Si trattava di un allarme tecnico molto chiaro, che noi riprendemmo perciò sul nostro settimanale di battaglia d’allora ma è rimato inascoltato sulla stampa d’informazione dominante, secondo la quale nella Regione, ed in particolare a Trieste, questo genere di cose pare non accade.
Mentre nel concreto si è avuta nella regione tutta una serie di nuove operazioni antimafia, a cominciare da un altro sequestro, già un mese dopo, di beni appartenenti alla famiglia mafiosa dei Graziano. Della quale si sono trovate tracce consistenti anche nella sovrastruttura finanziaria estera delle operazioni a Trieste, in Slovenia ed altrove di un noto faccendiere locale con precedenti per truffa e collegamenti italiani internazionali molto particolari.
Uno studioso ed osservatore non triestino di queste cose ci ha fatto osservare di recente che proprio a Trieste c’è la discrepanza più vistosa tra l’entità delle operazioni antimafia concrete (inclusi sequestri di ingenti quantitativi di droga, che dovrebbero almeno far notizia e le evidenze del traffico di rifiuti tossici) ed un silenzio indifferente quasi completo della stampa e delle istituzioni locali sull’argomento.

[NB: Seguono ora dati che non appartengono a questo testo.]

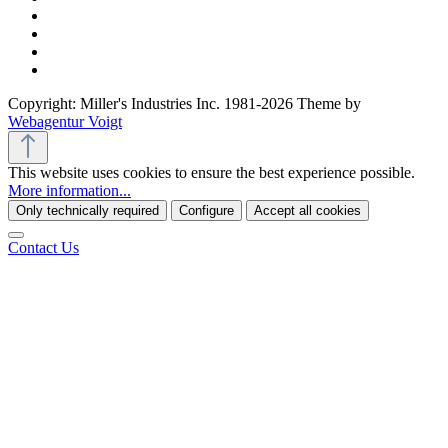
Copyright: Miller's Industries Inc. 1981-2026 Theme by
Webagentur Voigt
This website uses cookies to ensure the best experience possible.
More information...
Only technically required
Configure
Accept all cookies
Contact Us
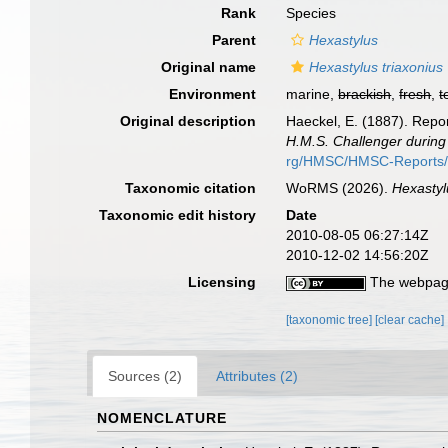
Rank
Species
Parent
Hexastylus
Original name
Hexastylus triaxonius
Environment
marine,
brackish
,
fresh
,
t
Original description
Haeckel, E. (1887). Repor
H.M.S. Challenger during
rg/HMSC/HMSC-Reports
Taxonomic citation
WoRMS (2026).
Hexastyl
Taxonomic edit history
Date
2010-08-05 06:27:14Z
2010-12-02 14:56:20Z
Licensing
The webpage
[taxonomic tree]
[clear cache]
Sources (2)
Attributes (2)
NOMENCLATURE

Il che è un sintomo ben noto agli analisti del settore, ed assolutamente inquietante. Sul quale occorre dunque incominciare a riflettere attivamente e presto, anche perché il degrado sempre più accelerato dell’economia triestina è terreno perfetto per le attività della criminalità organizzata, ed in particolare per quelle particolarmente insidiose ed invasive del riciclaggio nei settori “puliti” edilizio, immobiliare, commerciale ed industriale. Dove, in effetti, le operazioni locali grandi e piccole evidentemente sospette già non mancano.
La riflessione perciò necessaria può incominciare proprio da una rilettura attenta, poco più di un anno dopo, di quest’analisi autorevole e molto chiara proposta dal sindacato di Polizia. E sui motivi per cui sembra sia rimasta del tutto inascoltata.(pgp)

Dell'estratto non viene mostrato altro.